Mechanical vibrations: colliding blocks

[vxr]

Homework Statement

One block of mass $m = 0.20 kg$ traveling at velocity $v = 5 m/s$ collides elastically with a second block of mass $M = 0.80 kg$ resting on a frictionless surface and connected to a spring with elastic force constant $k = 80 N/m$.
What is the angular velocity $\omega$, period $T$, and the amplitude $A$ of block’s oscillations? Determine the respective values for the case when damping effects will appear with overall damping coefficient $\beta = 21/s$.

Relevant Equations

$\omega = \sqrt{\omega_{0}^2 - \beta^2}$

I saw this general formula:

$w_{0} = \sqrt{\frac{k}{m}}$

In my case both masses after collision create connected system, so $w_{0} = \sqrt{\frac{k}{m+M}}$

Plugging it into $\omega = \sqrt{\omega_{0}^2 - \beta^2}$ gives :

$\omega = \sqrt{\frac{k}{m+M} - \beta^2} = \sqrt{80 - 21^2} < 0$

It's a root of negative value. Why is that happening? Am I doing something wrong, or perhaps the damping coefficient is relatively too large in this task?
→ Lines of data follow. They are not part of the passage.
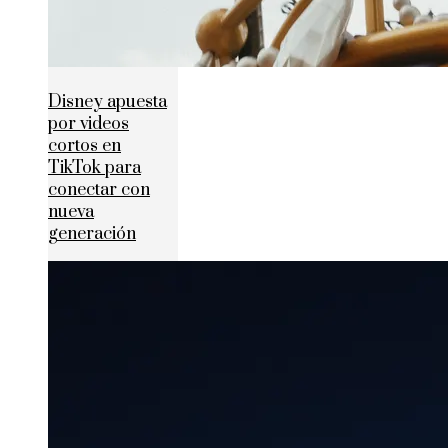
Disney apuesta
por videos
cortos en
TikTok para
conectar con
nueva
generación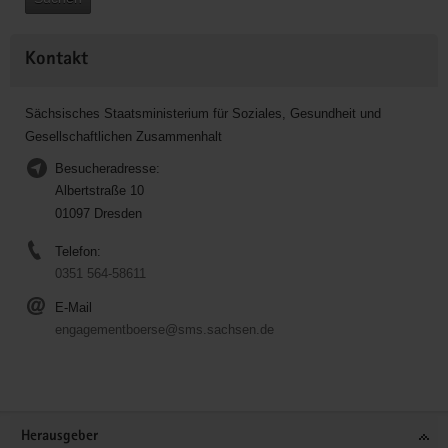
Kontakt
Sächsisches Staatsministerium für Soziales, Gesundheit und
Gesellschaftlichen Zusammenhalt
Besucheradresse:
Albertstraße 10
01097 Dresden
Telefon:
0351 564-58611
E-Mail
engagementboerse@sms.sachsen.de
Service
Herausgeber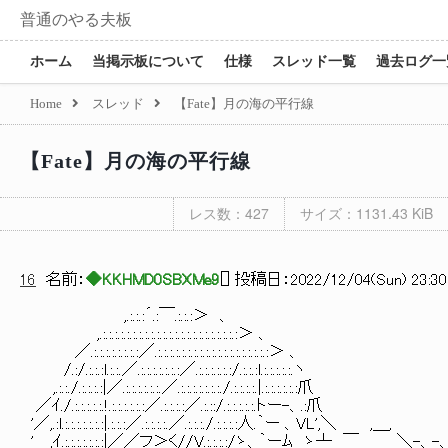
普通のやる夫板
ホーム
当掲示板について
仕様
スレッド一覧
過去ログ一
Home
スレッド
【Fate】月の海の平行線
【Fate】月の海の平行線
レス数：427
サイズ：1131.43 KiB
16
名前：
◆KKHMD0SBXMe9
[
] 投稿日：
2022/12/04(Sun) 23:30
,.:.:.:´.:￣.:.:.:＞ 、
,.:.:.:.:.:.:.:.:.:.:.:.:.:.:.:.:.:.:.:.:.:.:.:＞ 、
／.:.:.:.:.:.:.:.:／.:.:.:.:.:.:.:.:.:.:.:.:.:.:.:.:.:.:.:＞ 、
/.:/.:.:.:l.:.:.／.:.:.:.:.:.:.:／.:.:.:.:.:.:/.:.:.:l.:.:.:.:.:.ヽ
,.:.:./.:.:.:.:|／.:.:.:.:.:.:.／.:.:.:.:.:.:.:
／ｲ./.:.:.:.:.:.!.:.:.:.:.:.:／.:.:.:.:／.:.::/.:.:.:.:.:.トー-、.:爪
'／,.:l.:.:.:.:.:.:.:|.:.:.:／.:.:.:.:.／.:.:.:.
' ,ｲ.:.:.:.:.:.:.:|／／フ＞く//V.:.:.:.:/ゝ、｀ーﾑ ゝ┴ ￣ ＼-、-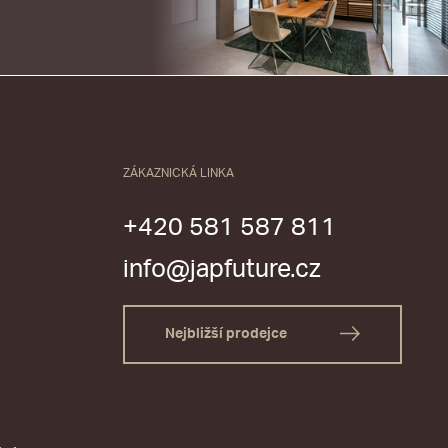
ZÁKAZNICKÁ LINKA
+420 581 587 811
info@japfuture.cz
Nejbližší prodejce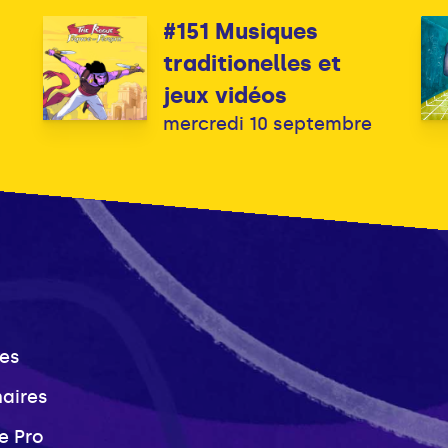
#151 Musiques
traditionelles et
jeux vidéos
mercredi 10 septembre
es
naires
e Pro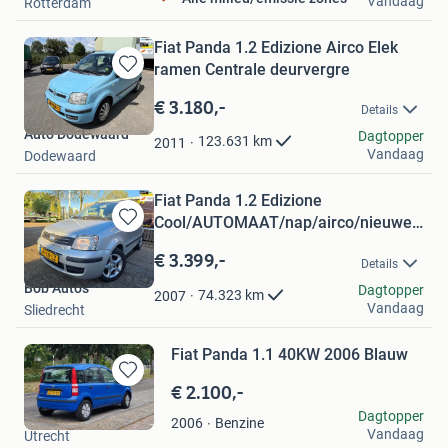
Vandaag
Rotterdam
Fiat Panda 1.2 Edizione Airco Elek
ramen Centrale deurvergre
Bewaren
in
€ 3.180,-
Details
Mijn
Auto Dodewaard
Favorieten
Dagtopper
123.631
km
2011
Vandaag
Dodewaard
Fiat Panda 1.2 Edizione
Cool/AUTOMAAT/nap/airco/nieuwe
Bewaren
apk 1
in
€ 3.399,-
Details
Mijn
Bob Auto's
Favorieten
Dagtopper
74.323
km
2007
Vandaag
Sliedrecht
Fiat Panda 1.1 40KW 2006 Blauw
€ 2.100,-
Bewaren
in
Eefje
Dagtopper
Benzine
2006
Mijn
Vandaag
Utrecht
Favorieten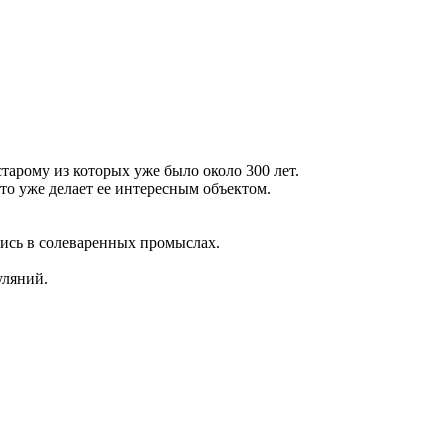
тарому из которых уже было около 300 лет.
что уже делает ее интересным объектом.
ись в солеваренных промыслах.
уляний.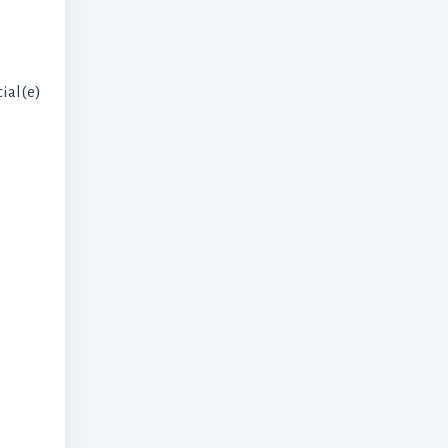
ial(e)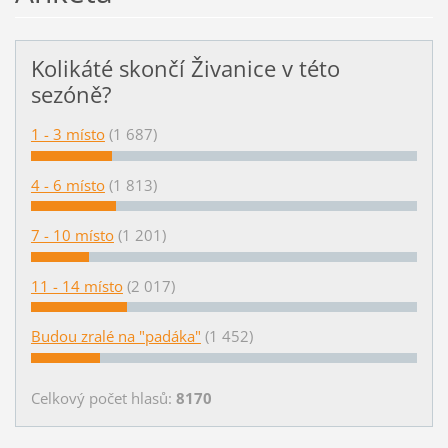
Kolikáté skončí Živanice v této
sezóně?
1 - 3 místo
(1 687)
4 - 6 místo
(1 813)
7 - 10 místo
(1 201)
11 - 14 místo
(2 017)
Budou zralé na "padáka"
(1 452)
Celkový počet hlasů:
8170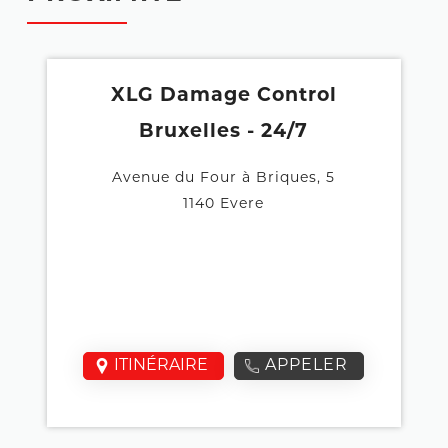
XLG Damage Control
Bruxelles - 24/7
Avenue du Four à Briques, 5
1140 Evere
ITINÉRAIRE
APPELER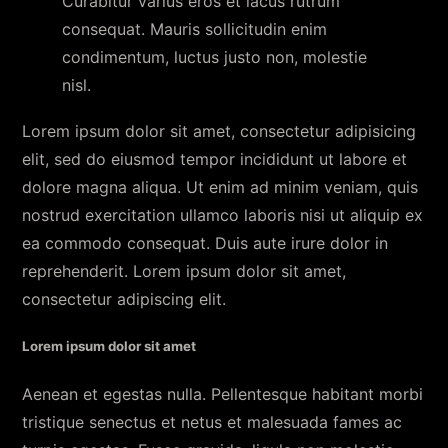
Curabitur varius eros et lacus rutrum
consequat. Mauris sollicitudin enim
condimentum, luctus justo non, molestie
nisl.
Lorem ipsum dolor sit amet, consectetur adipisicing
elit, sed do eiusmod tempor incididunt ut labore et
dolore magna aliqua. Ut enim ad minim veniam, quis
nostrud exercitation ullamco laboris nisi ut aliquip ex
ea commodo consequat. Duis aute irure dolor in
reprehenderit. Lorem ipsum dolor sit amet,
consectetur adipiscing elit.
Lorem ipsum dolor sit amet
Aenean et egestas nulla. Pellentesque habitant morbi
tristique senectus et netus et malesuada fames ac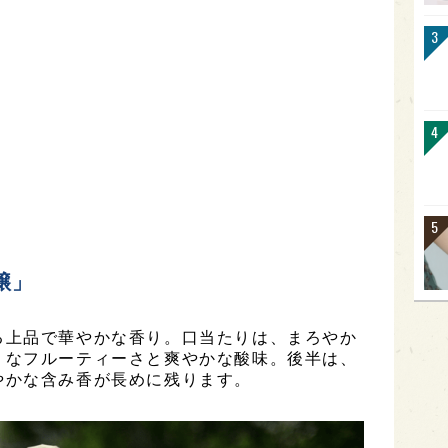
醸」
る上品で華やかな香り。口当たりは、まろやか
うなフルーティーさと爽やかな酸味。後半は、
やかな含み香が長めに残ります。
One more question: I know how to calculate the period $T$, but what about amplitude $A$? Is it simply: $A = A_{0}e^{-\beta t} \quad \land \quad A_{0} = 0 \Longrightarrow A = 0$? If this is the case, why is this $A_{0} = 0$ true?

 

[kuruman]

The statement "collides elastically" usually means that the masses separate after the collision, not that they stick together. Treat the collision as occurring instantaneously with momentum and kinetic energy being conserved to find an expression for the velocity of the mass connected to the spring immediately after the collision.

 

[haruspex]

It's a root of negative value. Why is that happening?

@kuruman is right that you should only have used the mass attached to the spring, but that is not the explanation for the negative value. Clearly you could change the question to make it a coalescing collision.
The value is negative when it is an underdamped oscillation. See
http://hyperphysics.phy-astr.gsu.edu/hbase/oscda.html